Huawei executives flew to New Delhi aiming to overturn a ban on Chinese telecom equipment imports, reportedly promising to reveal details of the company’s shareholders.

The iPad reached the 1 million sales mark after just 28 days – much faster than the iPhone – as US agencies weighed an anti-trust probe over Apple’s new policy for software developers.

RIM displaced Motorola to become one of the top five handset firms. Mobile device sales grew 22% worldwide in Q1.

Telenor missed analysts’ forecasts as earnings fell 36%, Orascom eyed possible M&As in Bangladesh and IBM and Intel bought cloud service providers.  

Alcatel-Lucent blamed component shortages on a wider Q1 loss, but maintained its 2010 outlook.

Alvarion said delays in customer deployments had caused a slump in sales, forcing it to sack 175 staff.

Ericsson chief Hans Vestberg said he was “not satisfied” with the company’s current position and said it would target enterprise verticals such as utilities, cable and transport.

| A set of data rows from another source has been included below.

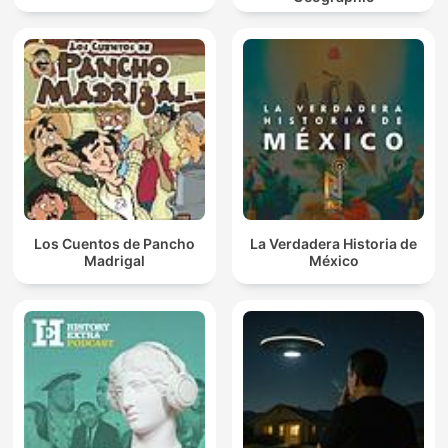
Los Cuentos de Pancho
La Verdadera Historia de
Madrigal
México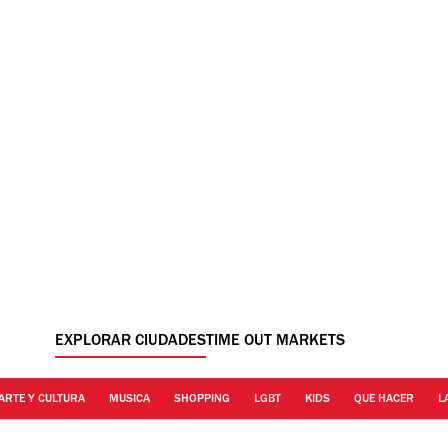
EXPLORAR CIUDADES
TIME OUT MARKETS
ARTE Y CULTURA
MUSICA
SHOPPING
LGBT
KIDS
QUE HACER
L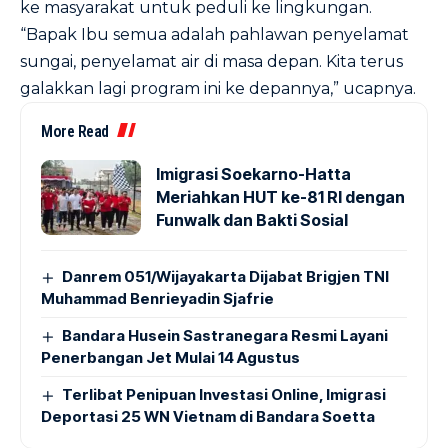
ke masyarakat untuk peduli ke lingkungan.
“Bapak Ibu semua adalah pahlawan penyelamat
sungai, penyelamat air di masa depan. Kita terus
galakkan lagi program ini ke depannya,” ucapnya.
More Read
Imigrasi Soekarno-Hatta
Meriahkan HUT ke-81 RI dengan
Funwalk dan Bakti Sosial
Danrem 051/Wijayakarta Dijabat Brigjen TNI
Muhammad Benrieyadin Sjafrie
Bandara Husein Sastranegara Resmi Layani
Penerbangan Jet Mulai 14 Agustus
Terlibat Penipuan Investasi Online, Imigrasi
Deportasi 25 WN Vietnam di Bandara Soetta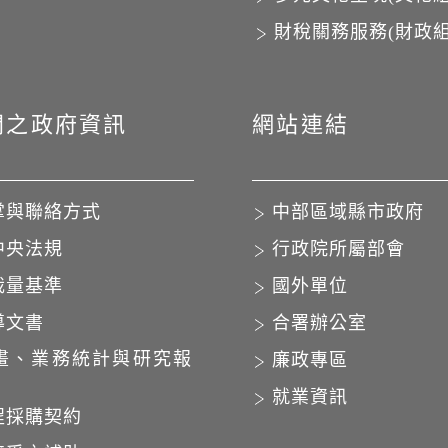
財稅關務服務(財政組
開之政府資訊
網站連結
掌與聯絡方式
中部區域縣市政府
中央法規
行政院所屬部會
裁量基準
國外單位
導文書
合署辦公室
畫、業務統計與研究報
廉政專區
就業資訊
程採購契約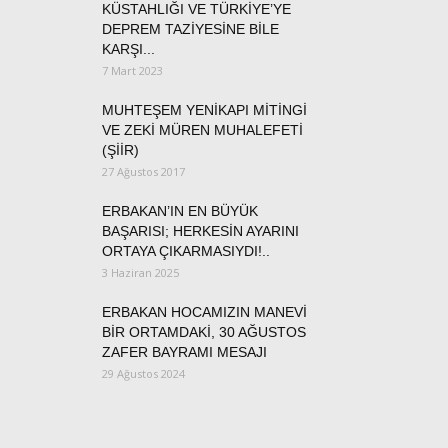
KÜSTAHLIĞI VE TÜRKİYE’YE
DEPREM TAZİYESİNE BİLE
KARŞI...
7 Mart 2023
MUHTEŞEM YENİKAPI MİTİNGİ
VE ZEKİ MÜREN MUHALEFETİ
(ŞİİR)
27 Ağustos 2017
ERBAKAN’IN EN BÜYÜK
BAŞARISI; HERKESİN AYARINI
ORTAYA ÇIKARMASIYDI!..
3 Haziran 2025
ERBAKAN HOCAMIZIN MANEVİ
BİR ORTAMDAKİ, 30 AĞUSTOS
ZAFER BAYRAMI MESAJI
29 Ağustos 2024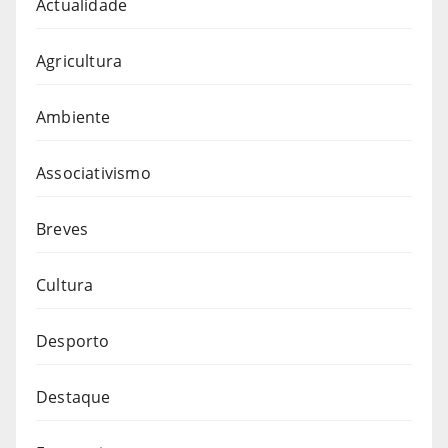
Actualidade
Agricultura
Ambiente
Associativismo
Breves
Cultura
Desporto
Destaque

After three weeks, bids in India’s 3G auction totalled just under €7.8 billion

China Mobile began the world’s first TD-LTE trial at the Shanghai Expo.

US operator T-Mobile held talks with Harbinger Capital over becoming a wholesale customer on its LTE-satellite hybrid network.

The FCC proposed new rules on broadband which would allow it to regulate transmission but not content or pricing, setting the scene for likely legal battles with carriers.

The global Carrier Ethernet market defied the slump last year. Equipment sales grew 8%, well ahead of global telecom capex.

The GSMA-backed Wholesale Application Community (WAC) released a plan to beat mobile operating system fragmentation

In yet another privacy glitch, a backdoor in Facebook allowed users to access private information in other accounts

And EC officials said they would force airlines to cover the mobile roaming costs incurred by passengers stranded by of the shutdown of European flights in April.